Integrate Databricks Unity Catalog with OneLake
This scenario shows how to integrate Unity Catalog external Delta tables to OneLake using shortcuts. After completing this tutorial, you'll be able to automatically sync your Unity Catalog external Delta tables to a Microsoft Fabric lakehouse.
Prerequisites
Before you connect, you must have:
- A Fabric workspace.
- A Fabric lakehouse in your workspace.
- External Unity Catalog Delta tables created within your Azure Databricks workspace.
Set up your Cloud storage connection
First, examine which storage locations in Azure Data Lake Storage Gen2 (ADLS Gen2) your Unity Catalog tables are using. This Cloud storage connection is used by OneLake shortcuts. To create a Cloud connection to the appropriate Unity Catalog storage location:
Create a Cloud storage connection used by your Unity Catalog tables. See how to set up a ADLS Gen2 connection.

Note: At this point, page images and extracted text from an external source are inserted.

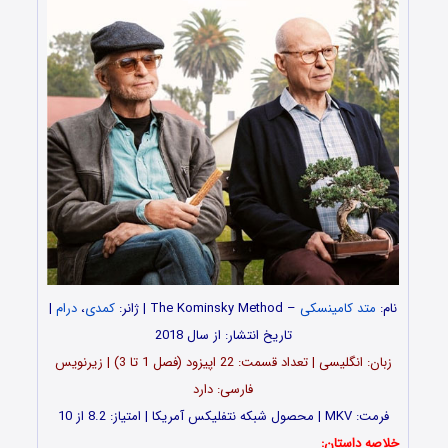
نام:
متد کامینسکی
– The Kominsky Method | ژانر:
کمدی
،
درام
|
تاریخ انتشار: از سال 2018
زبان: انگلیسی | تعداد قسمت: 22 اپیزود (فصل 1 تا 3) | زیرنویس
فارسی: دارد
فرمت: MKV | محصول شبکه نتفلیکس آمریکا | امتیاز: 8.2 از 10
خلاصه داستان:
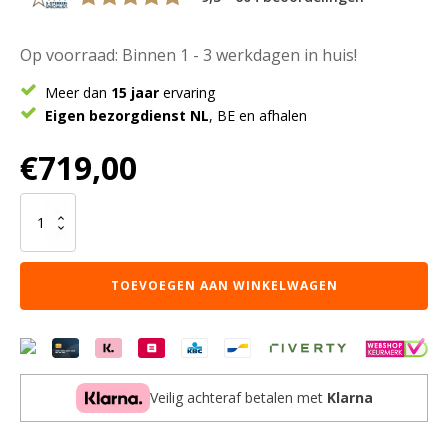
Op voorraad: Binnen 1 - 3 werkdagen in huis!
Meer dan
15 jaar
ervaring
Eigen bezorgdienst NL
, BE en afhalen
€
719,00
Vloerkleed
Berbero
Pelosa
Creme
TOEVOEGEN AAN WINKELWAGEN
815
-
200
x
240
cm
Veilig achteraf betalen met
Klarna
aantal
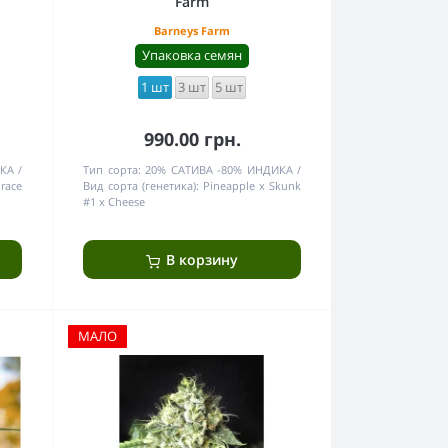
Farm
Barneys Farm
Упаковка семян
1 шт
3 шт
5 шт
990.00 грн.
ИКА
Тип сорта:
20% САТИВА -80% ИНДИКА
race
Вид сорта (генетика):
Pineapple x Skunk
#1 x Cheese
В корзину
МАЛО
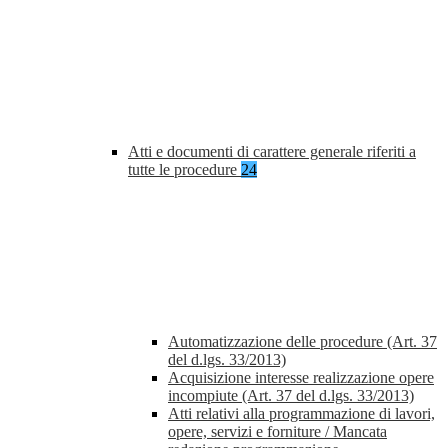
Atti e documenti di carattere generale riferiti a
tutte le procedure
24
Automatizzazione delle procedure (Art. 37
del d.lgs. 33/2013)
Acquisizione interesse realizzazione opere
incompiute (Art. 37 del d.lgs. 33/2013)
Atti relativi alla programmazione di lavori,
opere, servizi e forniture / Mancata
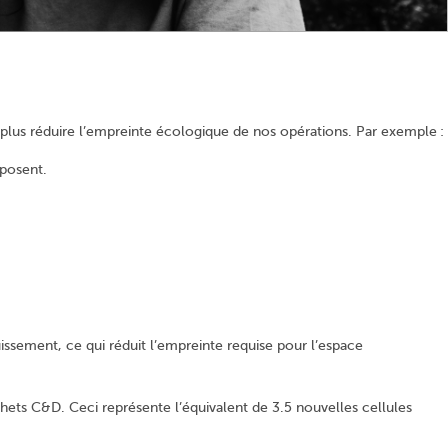
plus réduire l’empreinte écologique de nos opérations. Par exemple :
mposent.
ssement, ce qui réduit l’empreinte requise pour l’espace
ets C&D. Ceci représente l’équivalent de 3.5 nouvelles cellules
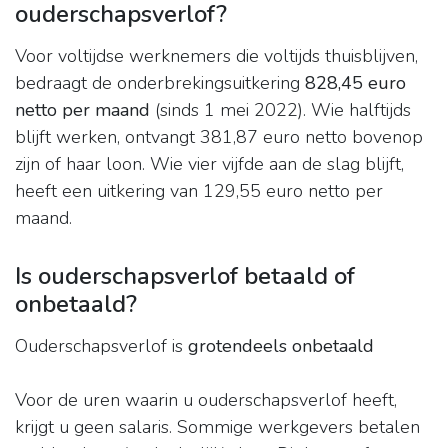
ouderschapsverlof?
Voor voltijdse werknemers die voltijds thuisblijven,
bedraagt de onderbrekingsuitkering
828,45 euro
netto per maand
(sinds 1 mei 2022). Wie halftijds
blijft werken, ontvangt 381,87 euro netto bovenop
zijn of haar loon. Wie vier vijfde aan de slag blijft,
heeft een uitkering van 129,55 euro netto per
maand.
Is ouderschapsverlof betaald of
onbetaald?
Ouderschapsverlof is
grotendeels onbetaald
Voor de uren waarin u ouderschapsverlof heeft,
krijgt u geen salaris. Sommige werkgevers betalen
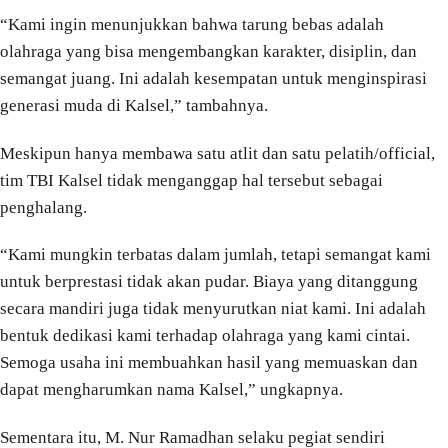
“Kami ingin menunjukkan bahwa tarung bebas adalah
olahraga yang bisa mengembangkan karakter, disiplin, dan
semangat juang. Ini adalah kesempatan untuk menginspirasi
generasi muda di Kalsel,” tambahnya.
Meskipun hanya membawa satu atlit dan satu pelatih/official,
tim TBI Kalsel tidak menganggap hal tersebut sebagai
penghalang.
“Kami mungkin terbatas dalam jumlah, tetapi semangat kami
untuk berprestasi tidak akan pudar. Biaya yang ditanggung
secara mandiri juga tidak menyurutkan niat kami. Ini adalah
bentuk dedikasi kami terhadap olahraga yang kami cintai.
Semoga usaha ini membuahkan hasil yang memuaskan dan
dapat mengharumkan nama Kalsel,” ungkapnya.
Sementara itu, M. Nur Ramadhan selaku pegiat sendiri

Once you create the connection, obtain the connection ID by selecting Settings > Manage connections and gateways > Connections > Settings.
Note
Granting users direct storage level access to external location storage in ADLS Gen2 does not honor any permissions granted or audits maintained by Unity Catalog. Direct access will bypass auditing, lineage, and other security/monitoring features of Unity Catalog including access control and permissions. You are responsible for managing direct storage access through ADLS Gen2 and ensuring that users have the appropriate permissions granted via Fabric. Avoid all scenarios granting direct storage level write access for buckets storing Databricks managed tables. Modifying, deleting, or evolving any objects directly through storage which were originally managed by Unity Catalog can result in data corruption.
Run the notebook
Once the Cloud connection ID is obtained, integrate Unity Catalog tables to Fabric lakehouse as follows:
Import sync notebook to your Fabric workspace. This notebook exports all Unity Catalog tables metadata from a given catalog and schemas in your metastore.
Configure the parameters in the first cell of the notebook to integrate Unity Catalog tables. The Databricks API, authenticated through PAT token, is utilized for exporting Unity Catalog tables. The following snippet is used to configure the source (Unity Catalog) and destination (OneLake) parameters. Ensure to replace them with your own values.
# Databricks workspace dbx_workspace = "<databricks_workspace_url>" dbx_token = "<pat_token>" # Unity Catalog dbx_uc_catalog = "catalog1" dbx_uc_schemas = '["schema1", "schema2"]' # Fabric fab_workspace_id = "<workspace_id>" fab_lakehouse_id = "<lakehouse_id>" fab_shortcut_connection_id = "<connection_id>" # If True, UC table renames and deletes will be considered fab_consider_dbx_uc_table_changes = True
Run all cells of the notebook to start synchronizing Unity Catalog Delta tables to OneLake using shortcuts. Once notebook is completed, shortcuts to Unity Catalog Delta tables are available in the lakehouse, SQL analytics endpoint, and semantic model.
Schedule the notebook
If you want to execute the notebook at regular intervals to integrate Unity Catalog Delta tables into OneLake without manual resync / rerun, you can either schedule the notebook or utilize a notebook activity in a data pipeline within Fabric Data Factory.
In the latter scenario, if you intend to pass parameters from the data pipeline, designate the first cell of the notebook as a toggle parameter cell and provide the appropriate parameters in the pipeline.
Other considerations
- For production scenarios, we recommend using Databricks OAuth for authentication and Azure Key Vault to manage secrets. For instance, you can use the MSSparkUtils credentials utilities to access Key Vault secrets.
- The notebook works with Unity Catalog external Delta tables. If you're using multiple Cloud storage locations for your Unity Catalog tables, i.e. more than one ADLS Gen2, the recommendation is to run the notebook separately by each Cloud connection.
- Unity Catalog managed Delta tables, views, materialized views, streaming tables and non-Delta tables are not supported.
- Changes to Unity Catalog table schemas like add / delete columns are reflected automatically in the shortcuts. However, some updates like Unity Catalog table rename and deletion require a notebook resync / rerun. This is considered by
fab_consider_dbx_uc_table_changes
parameter. - For writing scenarios, using the same storage layer across different compute engines can result in unintended consequences. Be sure to grasp the implications when using different Apache Spark compute engines and runtime versions.